Adam Weisweiler, maître in 1778.
The elegant bronze table, serving as a table en gueridon or table en cabaret is conceived as a Roman or Pompeian tripod altar-table with paired pillars, while its top, with richly figured and marble-like veneer, displays Jupiter and Juno in a jasper cameo that evoked the banquet of the gods. It relates to a design by the celebrated Parisian marchand-ébéniste Dominique Daguerre (d.1792), and to the manufactures of the ébéniste Adam Weisweiler, who was elected maître in 1778.

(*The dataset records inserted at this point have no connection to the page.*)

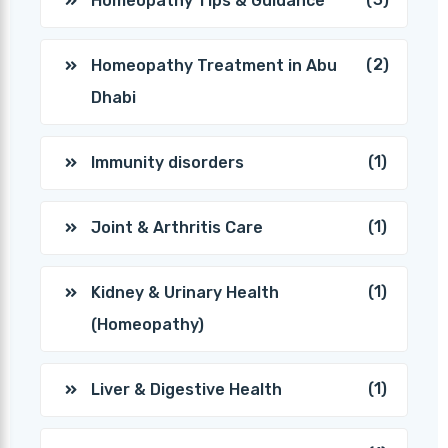
Homeopathy Tips & Guidance
(2)
Homeopathy Treatment in Abu
Dhabi
(1)
Immunity disorders
(1)
Joint & Arthritis Care
(1)
Kidney & Urinary Health
(Homeopathy)
(1)
Liver & Digestive Health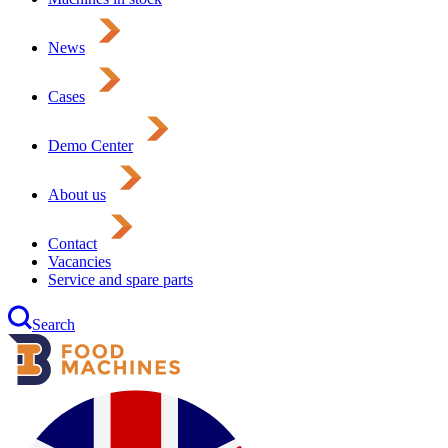
News
Cases
Demo Center
About us
Contact
Vacancies
Service and spare parts
Search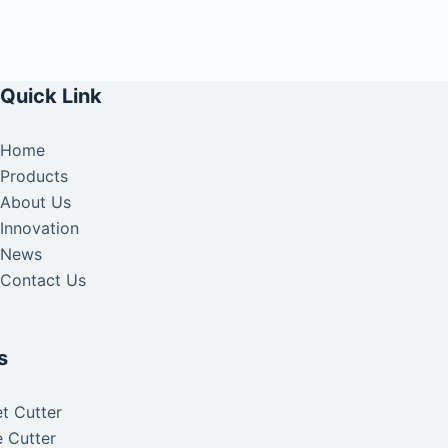
Quick Link
Home
Products
About Us
Innovation
News
Contact Us
s
t Cutter
 Cutter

It is probable that Daguerre was responsible for the design and marketing of this model of table, which continued the tradition of furniture mounted with Sèvres porcelain plaques as pioneered by Simon-Philippe Poirier in the 1760's. The dealer Granchez of 'Au Petit Dunkerque' introduced Wedgwood and Bentley's cameo tablets to France, and from 1787 Daguerre was Wedgwood's representative in Paris. It was in the same year that Sir William Eden, the British minister plenipotentiary in Paris, was to inform Wedgwood that his 'Figures En Relief are far beyond anything that has been attempted anywhere'.
This gueridon exemplifies the fashionable Louis XVI-style led by arbiters of taste such as Madame du Barry, who gave the duc de Brissac a table of very close description, delivered by Lignereux and Daguerre in 1791. In the inventory following the death of Daguerre there is listed:
V Item une petite table ronde forme de guéridon en racine de bois d'acajou poli sur trois pieds doubles en bronze doré façon de bambous avec entrejambe à tablettes et camé de porcelaine ornant la tablette supérieur prisée trois cent francs, cy....300
(reprinted in P. Lemonnier, Weisweiler, Paris, 1983, p. 162).